Daeman sighed. “She looked old. As if she had been to the firmary too many times . . .” He paused then and frowned, obviously thinking about his own recent visit there. “She looked older than anyone I’ve ever seen. I think she actually had those grooves on her face.”
“Wrinkles?” said Hannah. The girl sounded envious.
“But you don’t remember her name?” said Harman.
Daeman shook his head. “Someone by the fire called her by name that night but I can’t quite . . . I’d been drinking too, you know, and not sleeping.”
Harman glanced at Ada, took a breath, and said, “Could it have been Savi?”

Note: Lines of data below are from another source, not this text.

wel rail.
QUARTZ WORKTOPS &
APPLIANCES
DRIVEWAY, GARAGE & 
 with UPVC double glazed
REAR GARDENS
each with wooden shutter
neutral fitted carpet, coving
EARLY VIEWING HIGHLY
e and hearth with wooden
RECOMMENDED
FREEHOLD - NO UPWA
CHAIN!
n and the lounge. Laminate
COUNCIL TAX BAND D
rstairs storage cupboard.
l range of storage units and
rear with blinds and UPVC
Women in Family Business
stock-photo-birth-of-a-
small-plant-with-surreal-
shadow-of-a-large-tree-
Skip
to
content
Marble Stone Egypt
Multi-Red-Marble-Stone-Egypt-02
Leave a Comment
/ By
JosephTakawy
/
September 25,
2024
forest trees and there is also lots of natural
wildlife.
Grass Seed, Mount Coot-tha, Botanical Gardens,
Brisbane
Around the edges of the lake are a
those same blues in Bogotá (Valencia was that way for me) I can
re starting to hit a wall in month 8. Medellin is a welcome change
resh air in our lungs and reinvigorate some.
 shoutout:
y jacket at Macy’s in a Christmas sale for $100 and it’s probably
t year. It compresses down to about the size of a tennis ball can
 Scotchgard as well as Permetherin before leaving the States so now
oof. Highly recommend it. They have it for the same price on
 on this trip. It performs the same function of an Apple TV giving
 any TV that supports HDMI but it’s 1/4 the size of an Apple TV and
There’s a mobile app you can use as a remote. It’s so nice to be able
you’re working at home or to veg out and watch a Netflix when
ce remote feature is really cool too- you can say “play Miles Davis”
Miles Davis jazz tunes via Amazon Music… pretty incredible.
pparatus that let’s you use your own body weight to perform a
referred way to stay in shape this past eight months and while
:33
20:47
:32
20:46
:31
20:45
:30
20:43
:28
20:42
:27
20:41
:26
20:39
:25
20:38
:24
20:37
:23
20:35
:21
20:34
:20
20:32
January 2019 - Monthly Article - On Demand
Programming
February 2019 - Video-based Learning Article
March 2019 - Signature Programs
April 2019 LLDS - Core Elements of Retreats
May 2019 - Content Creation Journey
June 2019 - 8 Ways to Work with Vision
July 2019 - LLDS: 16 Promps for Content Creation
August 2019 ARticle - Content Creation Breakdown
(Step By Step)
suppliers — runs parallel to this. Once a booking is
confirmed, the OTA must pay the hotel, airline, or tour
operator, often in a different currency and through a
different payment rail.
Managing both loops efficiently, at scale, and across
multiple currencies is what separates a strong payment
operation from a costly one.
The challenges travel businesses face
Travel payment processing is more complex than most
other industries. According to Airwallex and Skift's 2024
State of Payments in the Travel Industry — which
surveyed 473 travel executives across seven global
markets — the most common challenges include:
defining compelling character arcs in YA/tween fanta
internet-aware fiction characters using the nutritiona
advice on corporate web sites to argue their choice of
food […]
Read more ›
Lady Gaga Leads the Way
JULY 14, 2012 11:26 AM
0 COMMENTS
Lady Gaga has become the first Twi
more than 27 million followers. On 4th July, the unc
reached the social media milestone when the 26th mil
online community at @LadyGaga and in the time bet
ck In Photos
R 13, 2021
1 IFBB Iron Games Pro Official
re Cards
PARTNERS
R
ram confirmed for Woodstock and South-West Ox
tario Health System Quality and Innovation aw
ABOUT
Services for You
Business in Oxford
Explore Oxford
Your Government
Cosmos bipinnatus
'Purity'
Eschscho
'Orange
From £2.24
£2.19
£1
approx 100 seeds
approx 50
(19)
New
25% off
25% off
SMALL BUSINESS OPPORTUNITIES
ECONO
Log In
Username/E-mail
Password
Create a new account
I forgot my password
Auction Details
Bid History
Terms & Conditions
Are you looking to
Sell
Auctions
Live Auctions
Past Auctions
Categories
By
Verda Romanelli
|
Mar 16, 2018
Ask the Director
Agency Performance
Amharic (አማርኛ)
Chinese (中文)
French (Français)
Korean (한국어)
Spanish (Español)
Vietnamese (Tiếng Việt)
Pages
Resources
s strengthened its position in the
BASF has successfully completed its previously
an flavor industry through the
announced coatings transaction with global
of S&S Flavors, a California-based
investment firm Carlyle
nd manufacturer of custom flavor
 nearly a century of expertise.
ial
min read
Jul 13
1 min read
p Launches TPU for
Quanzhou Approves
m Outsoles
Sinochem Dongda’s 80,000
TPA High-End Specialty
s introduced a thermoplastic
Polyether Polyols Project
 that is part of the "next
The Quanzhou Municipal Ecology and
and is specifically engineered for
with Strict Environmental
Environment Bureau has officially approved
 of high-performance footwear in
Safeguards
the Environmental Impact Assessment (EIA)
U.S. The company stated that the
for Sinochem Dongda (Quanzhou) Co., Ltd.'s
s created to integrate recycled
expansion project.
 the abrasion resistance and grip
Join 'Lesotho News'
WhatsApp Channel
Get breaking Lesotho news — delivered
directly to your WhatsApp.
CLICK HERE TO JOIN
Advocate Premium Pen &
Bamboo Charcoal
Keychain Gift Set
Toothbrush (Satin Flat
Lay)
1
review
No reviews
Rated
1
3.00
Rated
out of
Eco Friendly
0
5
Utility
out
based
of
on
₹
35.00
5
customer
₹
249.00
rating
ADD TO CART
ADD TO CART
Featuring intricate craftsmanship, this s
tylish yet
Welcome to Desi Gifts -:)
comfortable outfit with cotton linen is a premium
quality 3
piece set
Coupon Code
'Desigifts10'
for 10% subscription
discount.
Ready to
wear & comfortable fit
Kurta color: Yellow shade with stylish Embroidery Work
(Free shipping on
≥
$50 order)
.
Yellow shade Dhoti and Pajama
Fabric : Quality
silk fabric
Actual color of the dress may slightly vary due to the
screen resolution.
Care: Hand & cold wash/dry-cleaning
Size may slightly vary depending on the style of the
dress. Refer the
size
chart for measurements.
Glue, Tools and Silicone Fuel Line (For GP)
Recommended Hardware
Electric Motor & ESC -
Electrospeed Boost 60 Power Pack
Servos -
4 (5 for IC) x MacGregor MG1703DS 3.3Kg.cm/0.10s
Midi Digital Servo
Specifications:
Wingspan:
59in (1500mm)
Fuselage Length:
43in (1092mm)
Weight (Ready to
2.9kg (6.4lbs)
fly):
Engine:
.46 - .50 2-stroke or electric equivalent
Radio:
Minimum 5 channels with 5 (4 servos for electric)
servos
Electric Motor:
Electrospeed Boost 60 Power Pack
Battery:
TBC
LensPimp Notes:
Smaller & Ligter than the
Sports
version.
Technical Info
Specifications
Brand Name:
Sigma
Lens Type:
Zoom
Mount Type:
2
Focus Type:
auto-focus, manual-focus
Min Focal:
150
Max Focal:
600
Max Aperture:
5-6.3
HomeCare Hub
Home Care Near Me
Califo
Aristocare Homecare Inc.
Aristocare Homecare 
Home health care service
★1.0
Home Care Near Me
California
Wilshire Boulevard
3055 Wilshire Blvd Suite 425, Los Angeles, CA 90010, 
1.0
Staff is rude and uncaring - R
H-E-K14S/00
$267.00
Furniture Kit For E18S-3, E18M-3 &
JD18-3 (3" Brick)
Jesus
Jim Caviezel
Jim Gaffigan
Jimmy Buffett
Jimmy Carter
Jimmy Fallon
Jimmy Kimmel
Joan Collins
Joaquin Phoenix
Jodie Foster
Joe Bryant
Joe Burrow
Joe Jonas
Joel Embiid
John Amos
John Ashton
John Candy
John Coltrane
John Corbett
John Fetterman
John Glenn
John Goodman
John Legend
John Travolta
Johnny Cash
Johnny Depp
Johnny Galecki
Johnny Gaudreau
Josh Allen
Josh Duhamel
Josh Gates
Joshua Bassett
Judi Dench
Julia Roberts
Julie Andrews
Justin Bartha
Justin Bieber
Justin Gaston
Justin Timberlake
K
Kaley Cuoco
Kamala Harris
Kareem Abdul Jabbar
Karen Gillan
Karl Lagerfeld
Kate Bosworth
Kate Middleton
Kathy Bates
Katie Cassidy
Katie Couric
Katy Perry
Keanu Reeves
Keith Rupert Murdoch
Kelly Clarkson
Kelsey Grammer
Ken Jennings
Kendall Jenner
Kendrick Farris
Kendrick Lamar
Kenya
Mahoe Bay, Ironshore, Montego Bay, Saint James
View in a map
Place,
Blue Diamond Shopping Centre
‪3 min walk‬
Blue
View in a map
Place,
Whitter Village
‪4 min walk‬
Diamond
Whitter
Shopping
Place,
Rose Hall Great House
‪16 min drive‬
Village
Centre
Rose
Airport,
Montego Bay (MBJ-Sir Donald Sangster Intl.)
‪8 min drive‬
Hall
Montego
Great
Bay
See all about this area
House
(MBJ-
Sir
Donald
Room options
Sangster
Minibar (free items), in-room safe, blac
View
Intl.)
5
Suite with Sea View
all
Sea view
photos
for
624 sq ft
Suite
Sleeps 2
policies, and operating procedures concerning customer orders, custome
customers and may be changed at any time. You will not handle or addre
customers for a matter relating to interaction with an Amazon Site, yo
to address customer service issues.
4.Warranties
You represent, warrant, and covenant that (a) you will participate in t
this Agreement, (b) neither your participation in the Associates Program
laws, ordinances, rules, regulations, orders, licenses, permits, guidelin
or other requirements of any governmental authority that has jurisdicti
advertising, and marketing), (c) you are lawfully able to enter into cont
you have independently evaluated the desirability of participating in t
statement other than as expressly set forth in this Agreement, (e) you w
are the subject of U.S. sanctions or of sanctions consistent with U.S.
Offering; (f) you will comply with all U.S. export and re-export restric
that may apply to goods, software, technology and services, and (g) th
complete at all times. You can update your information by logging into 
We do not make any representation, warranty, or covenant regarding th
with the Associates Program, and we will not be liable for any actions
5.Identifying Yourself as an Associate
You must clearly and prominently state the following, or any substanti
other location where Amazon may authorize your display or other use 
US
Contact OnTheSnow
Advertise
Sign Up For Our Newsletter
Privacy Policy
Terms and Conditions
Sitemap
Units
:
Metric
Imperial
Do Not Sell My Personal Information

Daeman’s head came up quickly. “Yes. I think it was. Savi . . . yes, that sounds right. Unusual.” He saw Harman and Ada exchange meaningful glances again and said, “What? Is this significant? Do you two know her?”
“The Wandering Jew,” said Ada. “Have you heard that legend?”
Daeman smiled tiredly. “About the woman who somehow missed the final fax fourteen hundred years ago and who’s been condemned to wander the earth ever since? Of course. But I didn’t know the woman in the legend had a name.”
“Savi,” said Harman. “Savi’s her name.”
Marina came in with two servitors carrying mugs of mulled wine and a tray of cheese and breads. The uncomfortable silence was broken by small talk while they ate and sipped.
“We’ll fax there tonight,” Harman said to Hannah and Ada. “To the dry valley. There might be some clue left.”
Hannah held her steaming mug in both hands. “I don’t see how. That Burning Man was, as Daeman said, more than eighteen months ago.”
“When’s the next one?” asked Ada. She never went to such dementia-era ceremonies.
It was Harman who answered. “One never knows. The Burning Man Cabal sets the time and notifies people only days before the event. Sometimes they’re a few months apart. Sometimes a dozen years. The one in the dry valley was the last one. If you’ve been to any of the previous three, you’re invited. I missed it because I was hiking in the Mediterranean Basin.”